The decisions of the Tax and Chancery Chamber are available through an API on the main gov.uk website. Even though the website doesn't present full texts of judgments (unlike the website with UTIAC decisions) - instead inviting users to download PDF files of decisions, the gov.uk API does provide full texts of decisions in a field called hidden_indexable_content (see eg this API response). Only one decision did not have such text version ([2016] UKUT 0354 (TCC)).

Given that the authors of the website decided not to present the texts of decisions on the website and only used it for indexing (allowing, e.g., for search) this suggests to me that they didn't fully trust that the texts fully correspond to PDFs. Hence, I downloaded all the 1,017 original PDF files (using the links provided through the API) and compared the results of my queries with that source. All the queries gave the same results.

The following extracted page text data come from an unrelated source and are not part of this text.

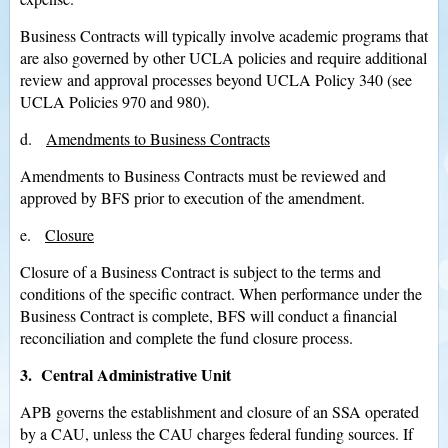
Business Contracts will typically involve academic programs that
are also governed by other UCLA policies and require additional
review and approval processes beyond UCLA Policy 340 (see
UCLA Policies 970 and 980).
d.
Amendments to Business Contracts
Amendments to Business Contracts must be reviewed and
approved by BFS prior to execution of the amendment.
e.
Closure
Closure of a Business Contract is subject to the terms and
conditions of the specific contract. When performance under the
Business Contract is complete, BFS will conduct a financial
reconciliation and complete the fund closure process.
3. Central Administrative Unit
APB governs the establishment and closure of an SSA operated
by a CAU, unless the CAU charges federal funding sources. If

The following figure shows how many decisions decided in each year I collected.

Out[20]:

How complete is this dataset

A register of cases from the Tax and Chancery Chamber is available online (including cases since 2009). However, I decided that to conduct a completeness analysis for this dataset would be disproportionate given the amount of work required and the fact that I know independently (from the judicial review case level dataset) that the vast majority of Cart challenges are in the immigration and asylum category (92% of all claims and 92% of closed claims granted permission).

Administrative Appeals Chamber (UTAAC)

The gov.uk website with decisions of the Administrative Appeals Chamber states that it includes "decisions made from January 2016 onwards". It also states that decisions from 2015 or earlier are available on the separate Courts and Tribunals Judiciary website. All 1,107 UTAAC decisions available on the new gov.uk website are available through the API, just like the Tax and Chancery Chamber decisions. The following figure shows how many decisions decided in each year are available this way.

Out[21]:

Considerably more UTAAC decisions are available from the old website. The final number of texts of UTAAC decisions from 2015 and earlier in the dataset is 4,693 (this is slightly higher than the number of web pages of decisions that contain at least one file to download - i.e. 4,652 - because a very small number of decisions have more than one file to download). 17 DOC files couldn't be read and 22 web pages of decisions (like this one) didn't have any documents to download.

Out[22]:

I have no statistics against which I could compare the completeness of the UTAAC dataset.

Lands Chamber

For Lands Chamber decisions I used mostly the same method as for the old website with UTAAC decisions as the websites are functionally identical. There are 1,657 decisions listed on the Lands Chamber website, but only 1,648 contained accessible texts.

A slight difference with UTAAC is that Lands Chamber decisions are more often offered in several file formats (predominantly DOC and PDF). I downloaded all file formats, converted them to Markdown and then added their contents as separate subfield under each decision's record in the Elasticsearch databse.

Out[23]:

I have no statistics against which I could compare the completeness of the Lands Chamber dataset.